2. Frau Leopold, inzwischen bloggen und twittern Sie bereits einige Jahre lang. Das ist sicherlich viel Arbeit gewesen. Warum lassen sich Ihr Unternehmen und Sie selbst überhaupt auf diese Art der Kommunikation ein? Was bringt das für die Online-Reputation? 

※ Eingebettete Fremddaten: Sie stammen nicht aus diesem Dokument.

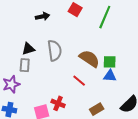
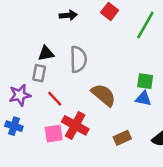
brown semicircle: (89, 59) -> (103, 95), moved
red line: (79, 81) -> (55, 99), moved
red cross: (58, 103) -> (75, 125), size x1.5

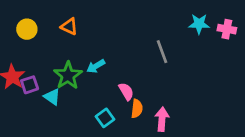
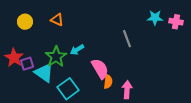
pink semicircle: (126, 91) -> (100, 69), size x1.5
cyan triangle: (52, 97) -> (44, 73), size x1.5
cyan square: (105, 118) -> (68, 89), moved, size x1.5

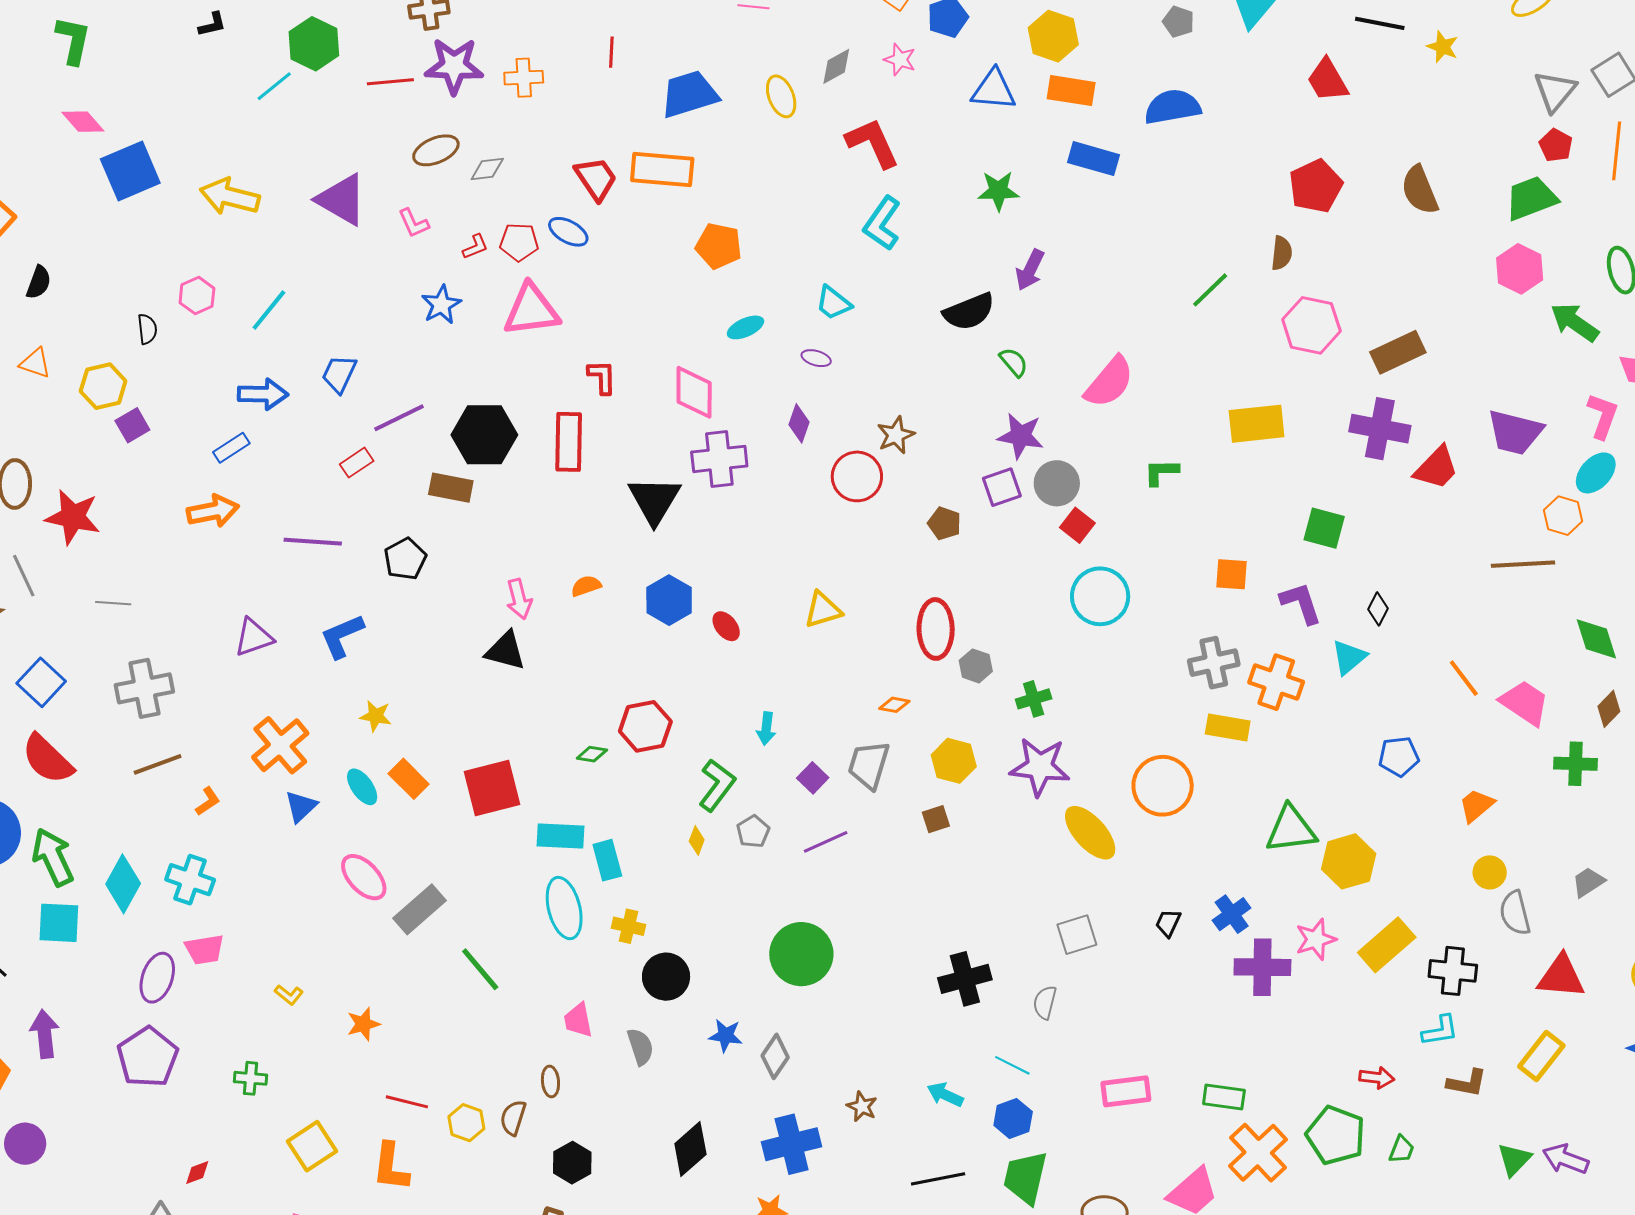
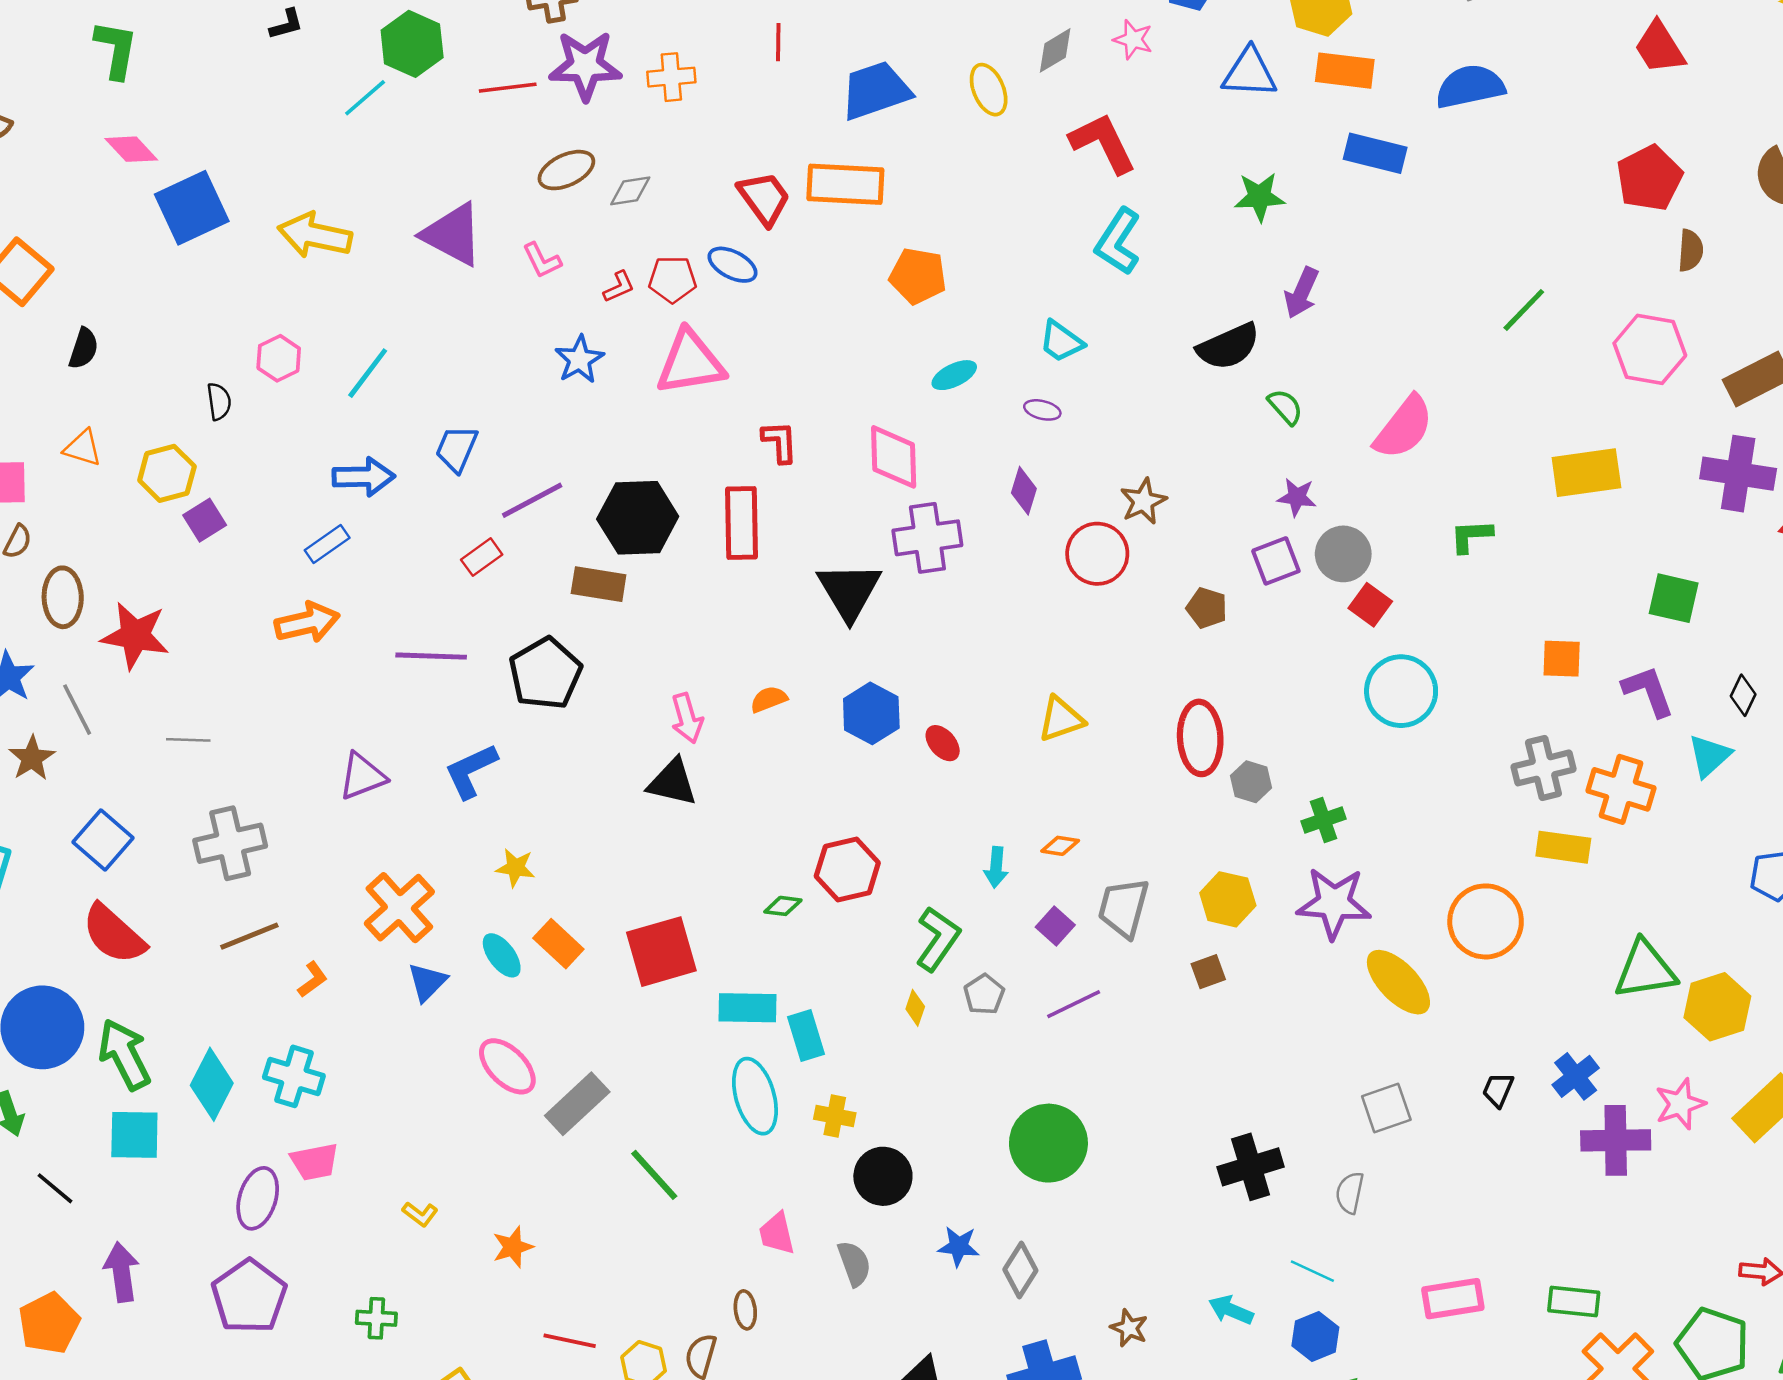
brown semicircle: (1282, 253) -> (1691, 251), moved
purple star: (1021, 436) -> (1297, 497), size x0.7
black pentagon: (405, 559) -> (545, 674), size x1.4
orange diamond: (894, 705) -> (1060, 846), moved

Wenn man bedenkt, dass Cirquent im kommenden Jahr seinen 40. Geburtstag feiert und damit in seiner Branche schon als altehrwürdiges Unternehmen gelten darf, das noch dazu im B2B-Umfeld sein Geld verdient, setzt uns das nicht unbedingt dem Verdacht aus, eine hippe, online-affine Firma zu sein. Tatsache ist aber, dass wir mit unserer Insel in Second Life ebenso zu den Pionieren gehört haben wie mit dem Cirquent Blog, das mittlerweile über zwei Jahre alt ist und laut PR Macher als eines der drei besten Corporate IT-Blogs in Deutschland ist. Ohne ständigen Einsatz geht das natürlich nicht. Ein Benchmark von mindestens drei Blogbeiträgen pro Woche erfordert viel Planung und Vorbereitung. Mittlerweile nimmt das Engagement für Blog und Twitter mindestens zwei meiner Arbeitstage als PR-Verantwortliche in Anspruch.
Warum der ganze Aufwand? Erstens: Wir sind überzeugt, dass die Zukunft der Wissensgesellschaft gehört, in der eine Kultur der Zusammenarbeit laut Zukunftsforscher Erik Händeler entscheidend ist – Plattformen wie Blogs oder Twitter schaffen dafür eine Grundlage, denn sie eignen sich ideal für den Dialog und den Austausch – auch intern. Zweitens: Ein Blog schafft Identität. Es sorgt für Differenzierung in einem Markt mit vergleichbaren Angeboten, es gibt dem Unternehmen ein Gesicht. Das ist wichtig, wenn es um die Kommunikation mit Kunden oder auch Bewerbern geht. Drittens: Wir sind ganz vorne mit dabei. Das zahlt, im Zusammenspiel mit unseren anderen Marketing-Aktivitäten, auf die Marke Cirquent ein. 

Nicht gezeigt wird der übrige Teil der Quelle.